The file scrapy.cfg can be used to configure the project. Items.py holds the models necessary for the project. The spiders that need to crawl the internet and fetch data are defined under spiders folder.

Lets say our goal is to extract the following information from this blog site:
  • Blog Title
  • Blog Description
  • Blogs listed in Popular Posts section
We can define the following model in items.py:

import scrapy

class BlogItem(scrapy.Item):
 title  = scrapy.Field()
 desc   = scrapy.Field()
 pop1   = scrapy.Field()
 pop2   = scrapy.Field()
 pop3   = scrapy.Field()
 pop4   = scrapy.Field()
 pass

We can then proceed and create the spider to fetch the required data.
import scrapy
from blog.items import BlogItem

class BlogSpider(scrapy.Spider):
    name = "blog"
    allowed_domains = ["blogspot.in"]
    start_urls = [
        "http://sarathblogs.blogspot.in",
    ]

    def parse(self, response):
  b = BlogItem()
  b['title'] = response.xpath('//h1[@class="title"]/text()').extract()[0]
  b['desc'] = response.xpath('//p[@class="description"]/span/text()').extract()[0]
  b['pop1'] = response.xpath('//div[@id="PopularPosts1"]/div/ul/li[1]/div[1]/div[2]/a/b/text()').extract()[0]
  b['pop2'] = response.xpath('//div[@id="PopularPosts1"]/div/ul/li[2]/div[1]/div[2]/a/b/text()').extract()[0]
  b['pop3'] = response.xpath('//div[@id="PopularPosts1"]/div/ul/li[3]/div[1]/div[1]/a/b/text()').extract()[0]
  b['pop4'] = response.xpath('//div[@id="PopularPosts1"]/div/ul/li[4]/div[1]/div[1]/a/b/text()').extract()[0]
  return b


The spider by default crawls to the url mentioned in the start_urls list and hands over the response to the parse method. The response object provides selectors to parse the html response using XPATH, regex e.t.c. The method response.xpath() is the short hand notation for the same. I am using XPATH to traverse the html response and extract the data required. This data is stored in a BlogItem object and is returned back as the response.

Running the Spider
You can run the spider by executing the following command from the root directory:
scrapy crawl blog

The following snapshot shows the output:


Saving the results
Scrapy provides various handy options to save the data in the db, as json, csv. Lets checkout the commands for the last two options:
  • scrapy crawl blog -o json
  • scrapy crawl blog -o csv 

The json output is as follows:
[
    {
        "title": "\nSarath Chandra Mekala\n",
        "pop1": "\nOpenStack Kilo MultiNode VM Installation using Centos 7 on VirtualBox\n",        
        "pop2": "\nHow to run Juniper Firefly (vSRX) on KVM -- SRX in a box setup\n",
        "pop3": "\nOpenstack : Fixing Failed to create network. No tenant network is available for allocation issue.\n",        
        "pop4": "\nFixing Openstack VM spawning issue: No suitable host found/vif_type=binding_failed error\n",
        "desc": "Openstack, Cloud Orchestration, Networking, Java & J2EE"
    }
]

Hope this was helpful and motivated you at giving a shot at Scrapy (www.scrapy.org)

Comments

Its really helpful thank you for sharing with us. Our web crawling services are designed to ensure close to 100% accuracy between original source and digital formats and ensure the content is ready at your disposal.

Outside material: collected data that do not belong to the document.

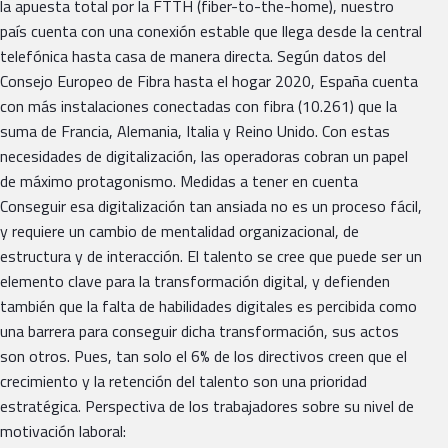
la apuesta total por la FTTH (fiber-to-the-home), nuestro
país cuenta con una conexión estable que llega desde la central
telefónica hasta casa de manera directa. Según datos del
Consejo Europeo de Fibra hasta el hogar 2020, España cuenta
con más instalaciones conectadas con fibra (10.261) que la
suma de Francia, Alemania, Italia y Reino Unido. Con estas
necesidades de digitalización, las operadoras cobran un papel
de máximo protagonismo. Medidas a tener en cuenta
Conseguir esa digitalización tan ansiada no es un proceso fácil,
y requiere un cambio de mentalidad organizacional, de
estructura y de interacción. El talento se cree que puede ser un
elemento clave para la transformación digital, y defienden
también que la falta de habilidades digitales es percibida como
una barrera para conseguir dicha transformación, sus actos
son otros. Pues, tan solo el 6% de los directivos creen que el
crecimiento y la retención del talento son una prioridad
estratégica. Perspectiva de los trabajadores sobre su nivel de
motivación laboral: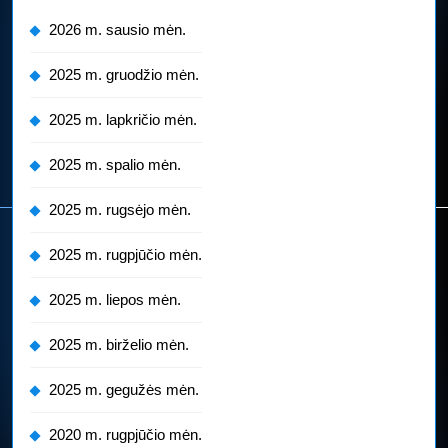
2026 m. sausio mėn.
2025 m. gruodžio mėn.
2025 m. lapkričio mėn.
2025 m. spalio mėn.
2025 m. rugsėjo mėn.
2025 m. rugpjūčio mėn.
2025 m. liepos mėn.
2025 m. birželio mėn.
2025 m. gegužės mėn.
2020 m. rugpjūčio mėn.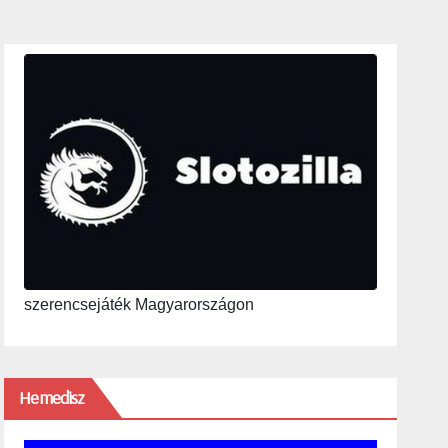
szerencsejáték Magyarországon
Hemedisz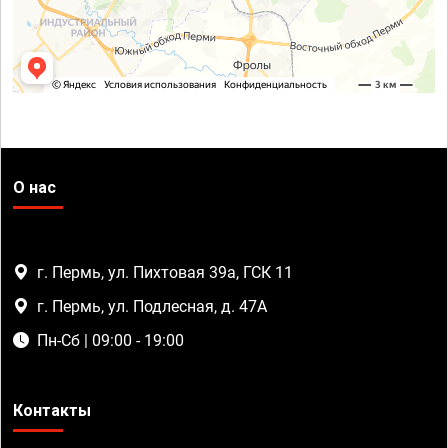
О нас
г. Пермь, ул. Пихтовая 39а, ГСК 11
г. Пермь, ул. Подлесная, д. 47А
Пн-Сб | 09:00 - 19:00
Контакты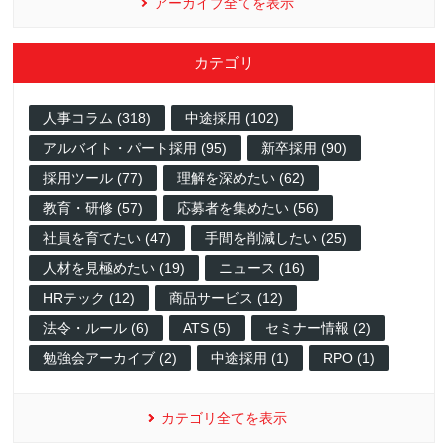
アーカイブ全てを表示
カテゴリ
人事コラム (318)
中途採用 (102)
アルバイト・パート採用 (95)
新卒採用 (90)
採用ツール (77)
理解を深めたい (62)
教育・研修 (57)
応募者を集めたい (56)
社員を育てたい (47)
手間を削減したい (25)
人材を見極めたい (19)
ニュース (16)
HRテック (12)
商品サービス (12)
法令・ルール (6)
ATS (5)
セミナー情報 (2)
勉強会アーカイブ (2)
中途採用 (1)
RPO (1)
カテゴリ全てを表示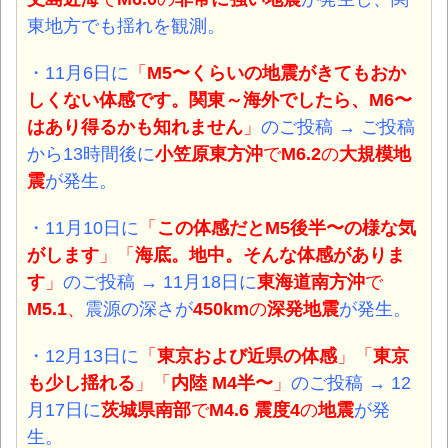
東地方でも揺れを観測。
・11月6日
に
「
M5〜くらいの地震がきてもおか
しくない体感
です。
関東～海外でしたら、M6〜
はあり得るかも知れません
」
のご投稿 → ご投稿
から13時間後に
小笠原東方沖
で
M6.2
の
大規模
地
震
が発生。
・11月10日
に
「
この体感だとM5後半〜の様な気
がします
」「
海底。地中。そんな体感がありま
す
」
のご投稿 →
11月18日に
東海道南方沖
で
M5.1
、
震源の深さが
450km
の
深発
地震
が発生。
・12月13日
に
「
東京および近県の体感
」「
東京
も少し揺れる
」「
内陸 M4半〜
」
のご投稿 → 12
月17日に
茨城県南部
で
M4.6 震度4
の
地震
が発
生。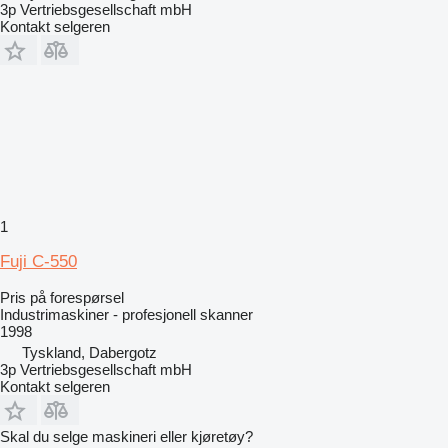
3p Vertriebsgesellschaft mbH
Kontakt selgeren
1
Fuji C-550
Pris på forespørsel
Industrimaskiner - profesjonell skanner
1998
Tyskland, Dabergotz
3p Vertriebsgesellschaft mbH
Kontakt selgeren
Skal du selge maskineri eller kjøretøy?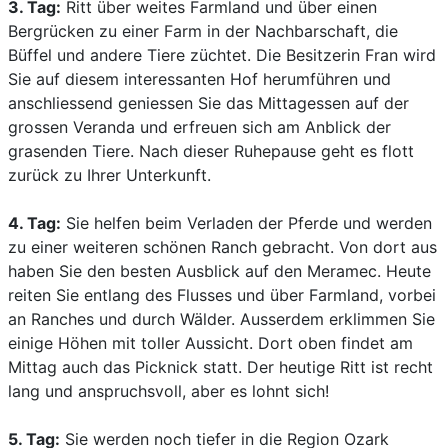
3. Tag:
Ritt über weites Farmland und über einen
Bergrücken zu einer Farm in der Nachbarschaft, die
Büffel und andere Tiere züchtet. Die Besitzerin Fran wird
Sie auf diesem interessanten Hof herumführen und
anschliessend geniessen Sie das Mittagessen auf der
grossen Veranda und erfreuen sich am Anblick der
grasenden Tiere. Nach dieser Ruhepause geht es flott
zurück zu Ihrer Unterkunft.
4. Tag:
Sie helfen beim Verladen der Pferde und werden
zu einer weiteren schönen Ranch gebracht. Von dort aus
haben Sie den besten Ausblick auf den Meramec. Heute
reiten Sie entlang des Flusses und über Farmland, vorbei
an Ranches und durch Wälder. Ausserdem erklimmen Sie
einige Höhen mit toller Aussicht. Dort oben findet am
Mittag auch das Picknick statt. Der heutige Ritt ist recht
lang und anspruchsvoll, aber es lohnt sich!
5. Tag:
Sie werden noch tiefer in die Region Ozark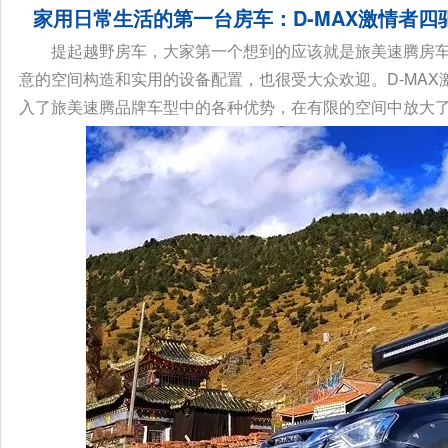
家用日常生活的第一台房车：D-MAX激情者四
提起越野房车，大家第一个想到的应该就是旅美速腾房
意的空间构造和实用的设备配置，也很受大众欢迎。D-MA
入了旅美速腾品牌车型中的各种优势，在有限的空间中放大了生活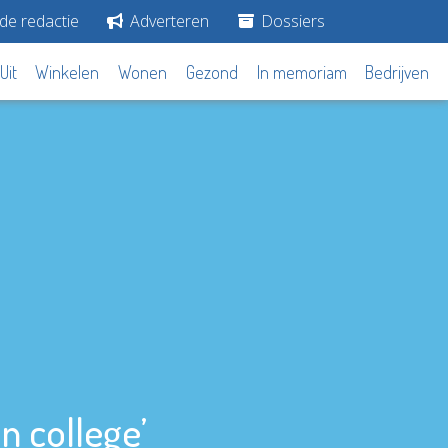
de redactie
Adverteren
Dossiers
Uit
Winkelen
Wonen
Gezond
In memoriam
Bedrijven
n college’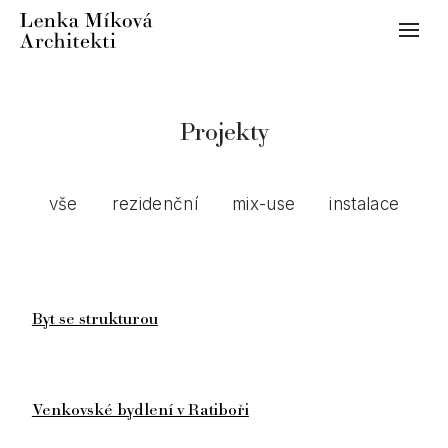
Menu
Info
Kon
Projekty
Proj
rez
vše
rezidenční
mix-use
instalace
ost
ins
Byt se strukturou
Venkovské bydlení v Ratiboři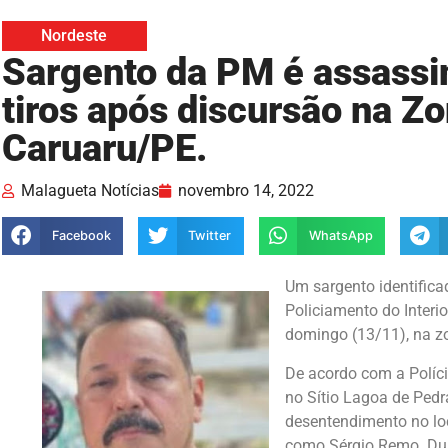
Nordeste
Sargento da PM é assassi
tiros após discursão na Zo
Caruaru/PE.
Malagueta Notícias
novembro 14, 2022
Facebook
Twitter
WhatsApp
Um sargento identifica
Policiamento do Interio
domingo (13/11), na zo
De acordo com a Políc
no Sítio Lagoa de Pedr
desentendimento no loc
como Sérgio Remo. Dura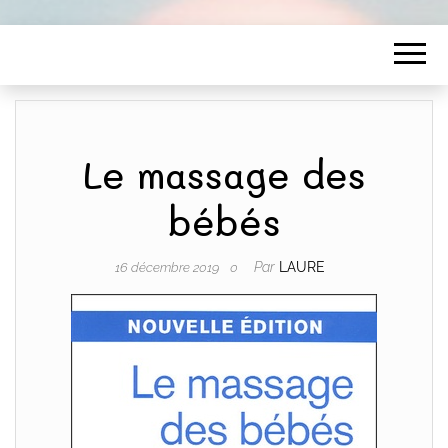
Le massage des
bébés
Par
LAURE
16 décembre 2019
0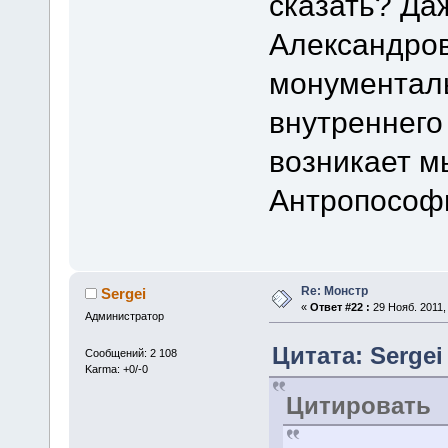
сказать? Да
Александров
монументал
внутреннего
возникает м
Антропософ
Re: Монстр
Sergei
«
Ответ #22 :
29 Нояб. 2011, 
Администратор
Цитата: Sergei 
Сообщений: 2 108
Karma: +0/-0
Цитировать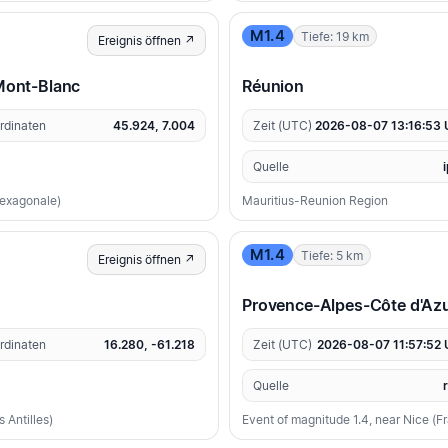
M1.4
Tiefe: 19 km
Ereignis öffnen ↗
Mont-Blanc
Réunion
rdinaten
45.924, 7.004
Zeit (UTC)
2026-08-07 13:16:53
Quelle
hexagonale)
Mauritius-Reunion Region
M1.4
Tiefe: 5 km
Ereignis öffnen ↗
Provence-Alpes-Côte d'Azu
rdinaten
16.280, -61.218
Zeit (UTC)
2026-08-07 11:57:52
Quelle
 Antilles)
Event of magnitude 1.4, near Nice (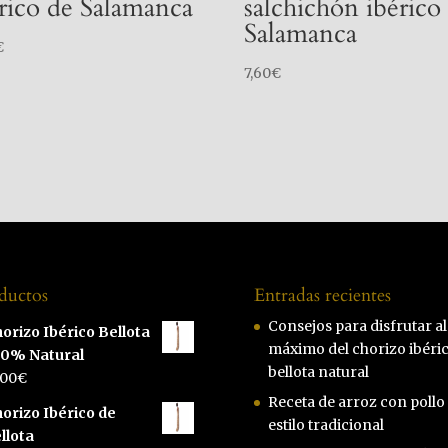
rico de Salamanca
salchichón ibérico
Salamanca
€
7,60
€
ductos
Entradas recientes
Consejos para disfrutar al
orizo Ibérico Bellota
máximo del chorizo ibéri
00% Natural
bellota natural
,00
€
Receta de arroz con pollo 
orizo Ibérico de
estilo tradicional
llota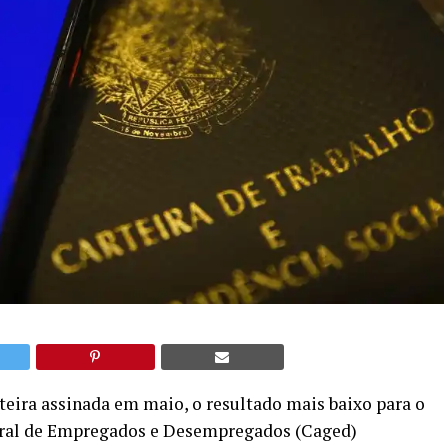
teira assinada em maio, o resultado mais baixo para o
eral de Empregados e Desempregados (Caged)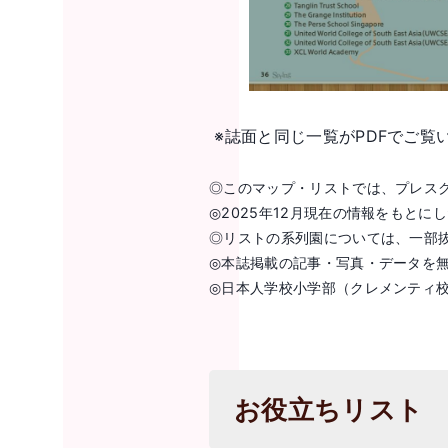
※誌面と同じ一覧がPDFでご覧
◎このマップ・リストでは、プレスクール
◎2025年12月現在の情報をもと
◎リストの系列園については、一部
◎本誌掲載の記事・写真・データを
◎日本人学校小学部（クレメンティ
お役立ちリスト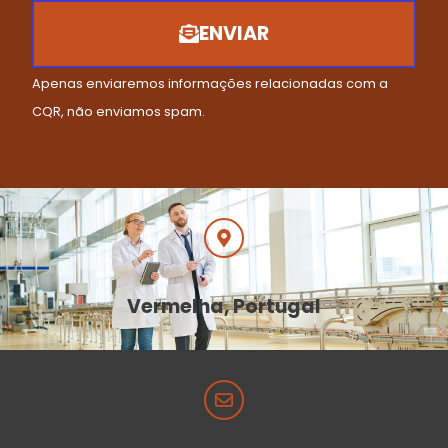
ENVIAR
Apenas enviaremos informações relacionadas com a
CQR, não enviamos spam.
Vermelha, Portugal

Popular posts from this blog

Openstack : Fixing Failed to create network. No tenant network is available for allocation issue.

Assumptions : You are using ML2 plugin configured to use Vlans If you try to create a network for a tenant and it fails with the following error: Error: Failed to create network "Test": 503-{u'NeutronError': {u'message': u'Unable to create the network. No tenant network is available for allocation.', u'type': u'NoNetworkAvailable', u'detail': u''}} The problem can be due to missing configuration in the below files: In /etc/neutron/plugins/ml2/ml2_conf.ini network_vlan_ranges =physnet1:1000:2999 (1000:2999 is the Vlan range allocation) In /etc/neutron/plugins/openvswitch/ovs_neutron_plugin.ini bridge_mappings = physnet1:br-eth1 (in OVS we map the physical network to the OVS bridge) Note You should have created a bridge br-eth1 manually and mapped it to a port ovs-vsctl add-br br-eth1 ovs-vsctl add-port br-eth1 eth1 Once configuration is done, restart the neutron ovs agent on the compute node(s):

Solved: Fix for Git clone failure due to GnuTLS recv error (-9)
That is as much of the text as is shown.